472751 Engineering Polymeric Nanostructures in Silicone Hydrogel Contact Lens Biomaterials for Controlled Release to Treat Glaucoma
Our solution to replace eye drops for ocular therapeutics is the therapeutic contact lens. Macromolecular memory is one of the most promising concepts for therapeutic lens design, and our lab has shown (both in vivo and in vitro) this technology is capable of delivering drug at a controlled rate for a wide range of drug classes and molecules, lens types, lens modalities, and lens wear schedules. Engineering macromolecular memory involves molecular imprinting of flexible polymer chains. Functional monomers are selected to have high affinity to the drug via non-covalent interactions. Molecular complexes comprised of the functional monomers and drug molecules are crosslinked into the hydrogel matrix during polymerization. These nanostructures remain after removal of the drug and provide interaction points throughout the polymer that delay release. Lenses are specifically designed for the selected drug because the chemistry and structure of the drug molecule dictate which types of non-covalent interactions are utilized. This study highlights a selected combination of functional monomers interacting with two forms of latanoprost, a prominent glaucoma medication prescribed today.
Silicone hydrogel and hydroxyethyl methacrylate (HEMA) contact lens formulations were developed to release the prostaglandin analogue, latanoprost, in both its active form (LPA) and prodrug form (LP). The major components of our silicone hydrogel lenses were methacryloxypropyl-tris-(trimethylsiloxy) silane (TRIS), dimethyl acrylamide (DMA), and methacryloxypropyl terminated polydimethylsiloxane (DMS-R11).
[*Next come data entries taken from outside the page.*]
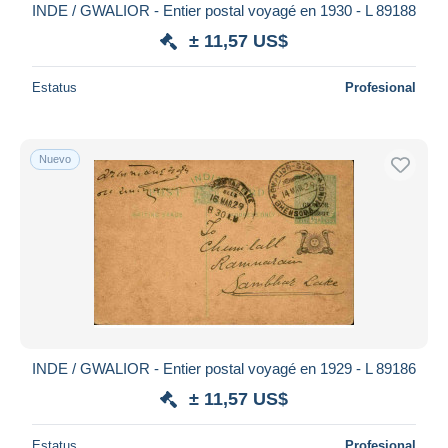
INDE / GWALIOR - Entier postal voyagé en 1930 - L 89188
± 11,57 US$
Estatus
Profesional
Nuevo
INDE / GWALIOR - Entier postal voyagé en 1929 - L 89186
± 11,57 US$
Estatus
Profesional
HEMA was the main constituent of the HEMA lenses. Poly(ethylene glycol) 200 (PEG200) and ethylene glycol dimethacrylate (EGDMA) served as crosslinkers. Functional monomers were selected to specifically cater to the chemistry of both forms of latanoprost. For LP, hydrogen bonding was the focus with acrylic acid (AA) and methacrylic acid (MAA) to form variations of a poly(AA-co-MAA-co-TRIS-co-DMS-R11-co-DMA-co-EGDMA-co-PEG200DMA) network and poly(AA-co-MAA-co-HEMA-co- PEG200DMA) network. For LPA, ionic bonding potential was taken advantage of with 2-(diethylamino)ethyl methacrylate (DEAEM) and diallyldimethylammonium chloride (DADMAC) for the development of poly(DEAEM-co-DADMAC-co-TRIS-co-DMS-R11-co-DMA-co-EGDMA-co-PEG200DMA) network and poly(DEAEM-co-DADMAC-co-HEMA-co- PEG200DMA) network. UV free-radical photopolymerization was used to form the contact lenses from solution. Drug binding studies were performed to show successful incorporation of macromolecular memory. Dynamic release studies were done in two ways: a large volume release system (200 mL at 34˚C) and microfluidic devices designed to mimic physiological volumes and flow rates (3µL/min).
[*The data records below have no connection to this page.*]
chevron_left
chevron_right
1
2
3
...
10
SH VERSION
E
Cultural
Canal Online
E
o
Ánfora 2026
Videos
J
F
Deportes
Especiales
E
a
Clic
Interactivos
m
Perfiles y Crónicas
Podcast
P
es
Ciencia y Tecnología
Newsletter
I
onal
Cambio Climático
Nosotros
One of the most significant variables to consider in these formulations is the molar ratio of the functional monomers (M) to the template drug molecule (T)—the M/T ratio. In this study, various combinations of the M/T ratio were tested for both drug types (20/1, 50/1, 100/1) in the silicone hydrogel and HEMA lenses. Ratios between the monomers varied between 1 and 3 to show how the monomer content and proportions directly impact the nature of the memory sites formed and the resultant release properties from the lenses. Previous studies have shown that the release rate and overall release profile can be controlled through the adjustment of the M/T ratio and the diversity of functional monomers used. For both HEMA and silicone hydrogel lenses produced, higher M/T ratios resulted in a slower release of drug over time. Both LP and LPA were successfully released for over a week under in vitrophysiological conditions in both lens types. Optical clarity and mechanical properties were also tested to show that the polymers had appropriate physical properties for use as contact lenses.
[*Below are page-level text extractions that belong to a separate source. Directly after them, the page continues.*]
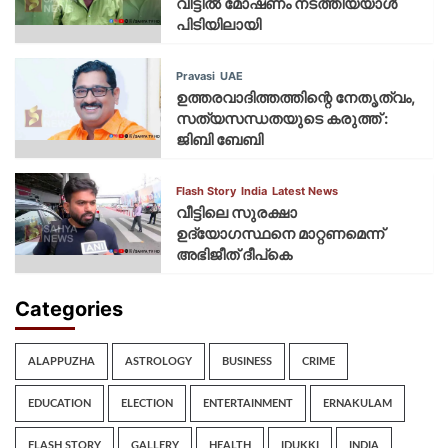
വീട്ടിൽ മോഷണം നടത്തിയയാൾ
പിടിയിലായി
Pravasi
UAE
ഉത്തരവാദിത്തത്തിന്റെ നേതൃത്വം,
സത്യസന്ധതയുടെ കരുത്ത് :
ജിബി ബേബി
Flash Story
India
Latest News
വീട്ടിലെ സുരക്ഷാ
ഉദ്യോഗസ്ഥനെ മാറ്റണമെന്ന്
അഭിജീത് ദീപ്‌കെ
Categories
ALAPPUZHA
ASTROLOGY
BUSINESS
CRIME
EDUCATION
ELECTION
ENTERTAINMENT
ERNAKULAM
FLASH STORY
GALLERY
HEALTH
IDUKKI
INDIA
There exists a great need for an improved, more efficient and effective method of topical drug delivery to the eye. Macromolecular memory has the potential to revolutionize ocular therapeutics for a wide range of ocular conditions and diseases through the incorporation of nanostructured memory sites specifically catering to the chosen drug molecule. This technology has been proven to provide tailorable release rates with versatility in application, while also being capable of fitting seamlessly into current manufacturing schemes. Our study shows how this technology is applied for the first time to the global issue of glaucoma as a possible remedy for current drug delivery methods. Improved treatment via macromolecular memory could ultimately reduce incidence of glaucomatous blindness and greatly improve patients’ quality of life.